Tant l'on crie Noël qu'il vient.

Publié le par P@ule

Depuis le temps de François d'Assise  se construit la crèche de Noël.

Depuis le temps de François d'Assise se construit la crèche de Noël.

   Le 24 décembre 1223, François décida de fêter Noël à Greccio dans une grotte où était son ermitage. Il y fit installer une mangeoire garnie de paille, un âne et un bœuf furent conduits là. Un prêtre y dit la messe. Des villageois sillonnaient les sentiers de la montagne, flambeau en main. François lut l'Evangile de la Nativité. Chants religieux, douceur des lumières, ce fut la première crèche et la première messe de minuit.

Nativité, sculptée sur la jouée gauche des stalles du XIVe siècle de Bar-le-Régulier (21430)

Nativité, sculptée sur la jouée gauche des stalles du XIVe siècle de Bar-le-Régulier (21430)

    Je me souviens d'un écrit du père Pierre Pivert ( né en 1910 ), ancien professeur d'histoire et philosophie  au petit séminaire de Flavigny, puis chanoine de la cathédrale St.-Bénigne de Dijon, qui rapportait les paroles de sa mère : "Le père Noël n'est pas riche cette année."

   Au moment où la radio annonce que l'on s'endette pour l'achat de cadeaux, il est bon de se rappeler l'orange de Noël.

C'est la pomme d'or qui illumine le temps d'hiver

C'est la pomme d'or qui illumine le temps d'hiver

Le soir de Noël, quand j'avais huit ans, je courais, quelques sous en main donnés par ma mère, à la rencontre d'une épicerie. Mon trésor ne devait payer que la plus belle orange. Je bondissais chez Fichepoil, courais chez Falet, revenais encore chez Fichepoil.
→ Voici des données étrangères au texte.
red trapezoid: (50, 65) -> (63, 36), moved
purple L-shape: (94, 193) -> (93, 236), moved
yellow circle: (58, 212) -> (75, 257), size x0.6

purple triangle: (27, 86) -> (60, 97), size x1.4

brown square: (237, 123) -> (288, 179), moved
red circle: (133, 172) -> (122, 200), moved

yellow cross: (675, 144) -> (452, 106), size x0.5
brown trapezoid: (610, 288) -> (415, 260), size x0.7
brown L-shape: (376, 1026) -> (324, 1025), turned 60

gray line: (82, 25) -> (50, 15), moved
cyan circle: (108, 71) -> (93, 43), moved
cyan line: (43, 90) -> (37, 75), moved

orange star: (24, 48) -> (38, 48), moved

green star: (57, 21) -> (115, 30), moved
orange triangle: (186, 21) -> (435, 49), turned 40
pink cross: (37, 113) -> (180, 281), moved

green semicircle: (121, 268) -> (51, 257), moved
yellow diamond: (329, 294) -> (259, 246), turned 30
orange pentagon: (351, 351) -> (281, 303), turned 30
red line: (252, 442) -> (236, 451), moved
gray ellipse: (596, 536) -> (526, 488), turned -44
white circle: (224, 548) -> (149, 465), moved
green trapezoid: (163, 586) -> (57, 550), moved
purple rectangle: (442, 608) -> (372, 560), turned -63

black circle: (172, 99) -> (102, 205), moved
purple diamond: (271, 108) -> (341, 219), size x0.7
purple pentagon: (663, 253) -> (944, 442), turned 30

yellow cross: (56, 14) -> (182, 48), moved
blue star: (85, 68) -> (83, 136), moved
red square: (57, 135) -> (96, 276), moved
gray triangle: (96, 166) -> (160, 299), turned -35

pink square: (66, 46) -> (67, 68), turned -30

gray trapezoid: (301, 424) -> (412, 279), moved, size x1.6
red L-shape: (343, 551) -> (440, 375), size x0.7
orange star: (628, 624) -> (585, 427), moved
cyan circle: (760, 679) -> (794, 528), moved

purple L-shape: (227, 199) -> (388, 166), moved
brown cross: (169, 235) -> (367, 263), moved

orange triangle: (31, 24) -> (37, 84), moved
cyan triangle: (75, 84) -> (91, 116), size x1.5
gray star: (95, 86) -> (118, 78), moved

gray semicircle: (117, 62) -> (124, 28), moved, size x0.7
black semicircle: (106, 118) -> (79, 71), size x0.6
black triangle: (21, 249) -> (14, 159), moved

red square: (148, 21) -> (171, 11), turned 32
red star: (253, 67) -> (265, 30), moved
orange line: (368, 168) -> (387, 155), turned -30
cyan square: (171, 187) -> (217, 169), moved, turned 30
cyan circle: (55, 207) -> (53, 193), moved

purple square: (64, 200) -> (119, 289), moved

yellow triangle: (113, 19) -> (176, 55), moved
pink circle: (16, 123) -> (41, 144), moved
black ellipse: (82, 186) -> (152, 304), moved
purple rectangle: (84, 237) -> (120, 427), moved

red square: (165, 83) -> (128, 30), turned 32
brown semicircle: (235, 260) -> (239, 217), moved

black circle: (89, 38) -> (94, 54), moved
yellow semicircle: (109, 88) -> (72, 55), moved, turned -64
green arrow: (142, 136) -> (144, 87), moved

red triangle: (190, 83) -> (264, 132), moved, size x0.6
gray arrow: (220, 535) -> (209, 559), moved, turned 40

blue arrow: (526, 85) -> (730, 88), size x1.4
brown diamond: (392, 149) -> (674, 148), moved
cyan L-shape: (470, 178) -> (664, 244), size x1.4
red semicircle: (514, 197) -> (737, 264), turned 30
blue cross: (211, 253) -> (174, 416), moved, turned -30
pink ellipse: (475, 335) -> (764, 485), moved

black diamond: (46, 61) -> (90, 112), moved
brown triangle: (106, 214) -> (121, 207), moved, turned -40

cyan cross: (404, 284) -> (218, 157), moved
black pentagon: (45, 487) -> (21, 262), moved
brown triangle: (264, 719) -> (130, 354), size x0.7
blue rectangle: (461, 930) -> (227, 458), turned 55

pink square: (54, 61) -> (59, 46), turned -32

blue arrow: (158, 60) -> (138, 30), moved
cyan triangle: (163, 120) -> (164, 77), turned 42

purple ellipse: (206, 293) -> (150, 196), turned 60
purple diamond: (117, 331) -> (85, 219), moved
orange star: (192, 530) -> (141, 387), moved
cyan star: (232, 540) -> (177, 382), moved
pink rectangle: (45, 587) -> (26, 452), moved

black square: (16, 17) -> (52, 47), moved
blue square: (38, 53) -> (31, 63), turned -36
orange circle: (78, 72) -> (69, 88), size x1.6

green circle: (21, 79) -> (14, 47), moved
Qui dira ce que peut être dans un enfant l'intensité du désir et sa certitude de toucher bientôt au bonheur ? C'est ce désir et cette certitude qui ne doivent pas être trompés, et un Dieu naissait cette nuit-là précisément pour les combler.
Je revenais un peu avant minuit portant dans une main une admirable orange enveloppée d'un papier de soie, dans l'autre un sac de chocolats à faveur rose. La distribution de chocolats, la messe de minuit, la visite à la crèche, puis la fête qui s'éteint.
Je regardais ma belle orange. Et voici ce qui, rituellement, arrivait ; ma mère la tirait de son papier de soie : tous deux nous en admirions la grosseur, la rondeur, l'éclat : je prenais dans le buffet un de ces beaux verres à pied en cristal qu'on achetait alors dans les foires (...) je le renversais, le mettais à droite, au bout de la cheminée, et ma mère posait dessus la belle orange. La pomme d'or prenait ainsi sa place parmi tous nos fétiches (...) Pendant des mois, elle nous assurait par ses belles couleurs que le bonheur et la beauté étaient de ce monde. Quelquefois je la palpais, je la tâtais. Il m'arrivait d'insinuer qu'elle serait bientôt mûre.
- Attendons encore ! répondait ma mère. Quand nous l'aurons mangée, qu'est-ce qui nous restera ?
Nous attendions. En avril ou mai, il fallait la jeter, parce qu'elle était gâtée. Je n'ai jamais mangé l'orange de Noël. Triste fin pour cet objet de désir et de convoitise ! (...) Toujours, dans ma pensée, la nuit de Noël devra sa grandeur à ces souvenirs que j'ai rapportés, et il m'arrive souvent de songer au bonheur comme à une belle orange de Noël qu'il faudrait partager entre tous les hommes pour que r
éellement ils la mangent.

Jean GUÉHENNO
(1880-1976)
Changer la vie.

Tant l'on crie Noël qu'il vient.

George Sand évoque la même magie de Noël

Mon premier regard était pour mon soulier, au bord de l'âtre. Quelle émotion me causait l'enveloppe de papier blanc ! ... Je courais, pieds nus, m'emparer de mon trésor. Ce n'était jamais un don bien magnifique car nous n'étions pas riches. C'était un petit gâteau, une orange, ou tout simplement une belle pomme rouge. Mais cela me semblait si précieux que j'osais à peine le manger.
George Sand
Histoire de ma vie.

La veillée est du domaine des villages et pour celle de Noël on choisit dès longtemps une bûche énorme.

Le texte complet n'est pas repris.